The quality gate runs synchronously before these outputs reach Slack channels. If it fails, the output is revised before delivery.
| Delivery Point | Domain | How It's Triggered | Status |
|---|---|---|---|
| BD Daily (cron) | sales-bd | ~/bin/bd-daily.sh | LIVE |
| BD Daily Alert (SOP) | sales-bd | orgloop/sops/bd-daily-alert.md | LIVE |
| BD Weekly Recap (SOP) | sales-bd | orgloop/sops/bd-weekly-recap.md | LIVE |
| Product Judgment Gate (SOP) | product-scope | orgloop/sops/product-judgment-gate.md | LIVE |
| Sprint Kickoff (SOP) | product-scope | orgloop/sops/aipmo-approval.md | LIVE |
| Drive Content Intake | intake-accuracy | Intake quality gate (6th rubric) | NEW |
🔄 Self-Improvement Loop Maturation
Cycle 1 has 3 active failures, 0 resolved. Target: resolve all 3 within the next 2 weeks and validate via shadow review. Track resolution velocity as a key system metric.

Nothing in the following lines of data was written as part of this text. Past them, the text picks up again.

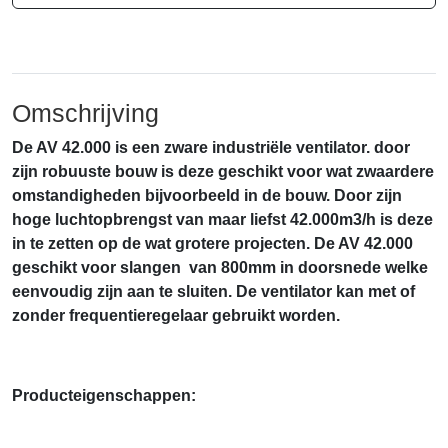
Omschrijving
De AV 42.000 is een zware industriële ventilator. door
zijn robuuste bouw is deze geschikt voor wat zwaardere
omstandigheden bijvoorbeeld in de bouw. Door zijn
hoge luchtopbrengst van maar liefst 42.000m3/h is deze
in te zetten op de wat grotere projecten. De AV 42.000
geschikt voor slangen van 800mm in doorsnede welke
eenvoudig zijn aan te sluiten. De ventilator kan met of
zonder frequentieregelaar gebruikt worden.
Producteigenschappen:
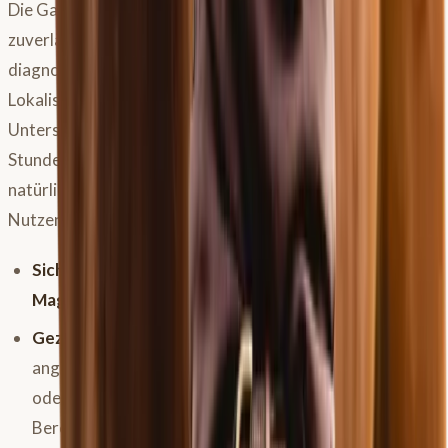
Die Gastroskopie (Magenspiegelung) ist die
zuverlässigste Methode, um M
agenprobleme
zu
diagnostizieren und ihren Schweregrad sowie die genaue
Lokalisation (vorne/hinten) festzustellen. Für die
Untersuchung muss das Pferd nüchtern sein (ca. 12
Stunden), was bei einem bereits
magenkranken Pferd
natürlich eine Belastung darstellen kann. Dennoch ist der
Nutzen oft größer als das Risiko:
Sicherheit:
Du weißt sicher, ob und welche Art von
Magenproblem
vorliegt.
Gezielte Therapie:
Die Behandlung kann optimal
angepasst werden (z.B. unterschiedliche Medikamente
oder Ansätze für Probleme im vorderen vs. hinteren
Bereich).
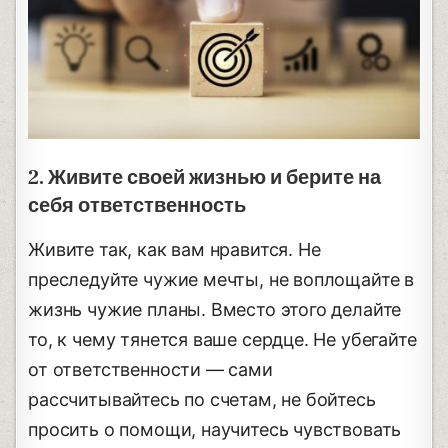
2. Живите своей жизнью и берите на
себя ответственность
Живите так, как вам нравится. Не
преследуйте чужие мечты, не воплощайте в
жизнь чужие планы. Вместо этого делайте
то, к чему тянется ваше сердце. Не убегайте
от ответственности — сами
рассчитывайтесь по счетам, не бойтесь
просить о помощи, научитесь чувствовать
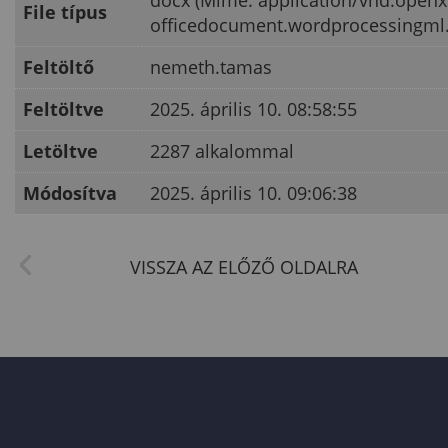
docx (Mime: application/vnd.open
File típus
officedocument.wordprocessingml
Feltöltő
nemeth.tamas
Feltöltve
2025. április 10. 08:58:55
Letöltve
2287 alkalommal
Módosítva
2025. április 10. 09:06:38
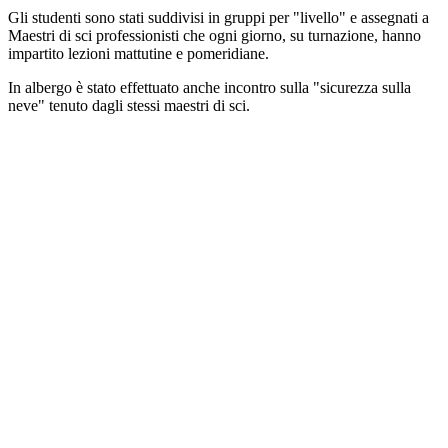
Gli studenti sono stati suddivisi in gruppi per "livello" e assegnati a
Maestri di sci professionisti che ogni giorno, su turnazione, hanno
impartito lezioni mattutine e pomeridiane.
In albergo è stato effettuato anche incontro sulla "sicurezza sulla
neve" tenuto dagli stessi maestri di sci.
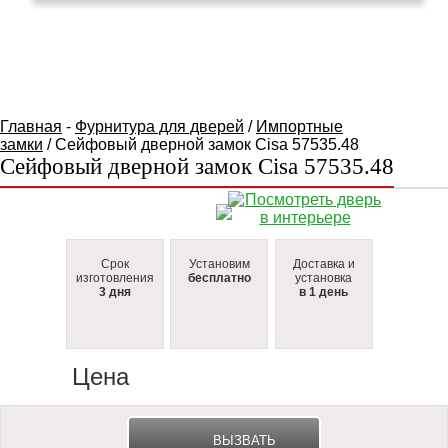
КАТАЛОГ ТОВАРОВ
Главная
-
Фурнитура для дверей
/
Импортные
замки
/ Сейфовый дверной замок Cisa 57535.48
Сейфовый дверной замок Cisa 57535.48
Срок
Установим
Доставка и
изготовления
бесплатно
установка
3 дня
в 1 день
Цена
ВЫЗВАТЬ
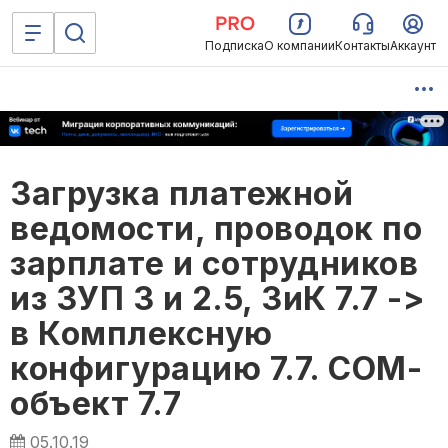
Подписка
О компании
Контакты
Аккаунт
Загрузка платежной
ведомости, проводок по
зарплате и сотрудников
из ЗУП 3 и 2.5, ЗиК 7.7 ->
в Комплексную
конфигурацию 7.7. COM-
объект 7.7
05.10.19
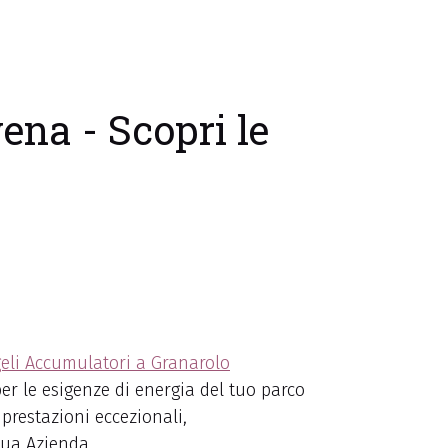
ena - Scopri le
eli Accumulatori a Granarolo
e per le esigenze di energia del tuo parco
 prestazioni eccezionali,
tua Azienda.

📈 Calibration Drift Monitoring Dashboard
Surface MLflow experiment data in a live dashboard. Track PASS/FAIL rates over time by domain. Alert if any domain drops below 90%. Visualize self-improvement loop resolution trends.
🧑🤝🧑 Multi-SME Expansion
Currently calibrated to Tony's judgment only. Next: mine Charlie's engineering verdicts and Victor's process/delivery verdicts into the corpus. Each SME's patterns become new rubric dimensions.
🔗 CI Integration
Wire evals into GitHub Actions. Any PR that touches prompts, SOPs, or agent config automatically runs the eval suite. Regressions caught before merge.
🎯 Corpus Growth → 200+
86 entries is a strong start. Target: 200+ entries across all domains. The self-improvement loop and daily reviews accelerate corpus growth by surfacing new judgment patterns. Every Tony correction becomes a new corpus entry automatically.
⚡ The Key Insight
WWTD (What Would Tony Do) is the law. Evals are the court system. The self-improvement loop is the appeals process.
Having principles documented isn't enough — you need a system that consistently interprets and enforces them, and gets better at it every day. WWTD tells Warren what good judgment looks like. The eval system proves whether Warren's actual outputs match that judgment. And when they don't, the self-improvement loop ensures the same failure doesn't happen twice.
The rubrics aren't generic "is it good?" prompts. They're Tony's specific criteria — extracted verbatim from his real production verdicts, with references to exact corpus entries. When the AI judge says PASS, it's saying "Tony would approve this." When it says FAIL, it's saying "Tony would flag this" — and it tells you exactly which criterion was violated, why, and how to fix it.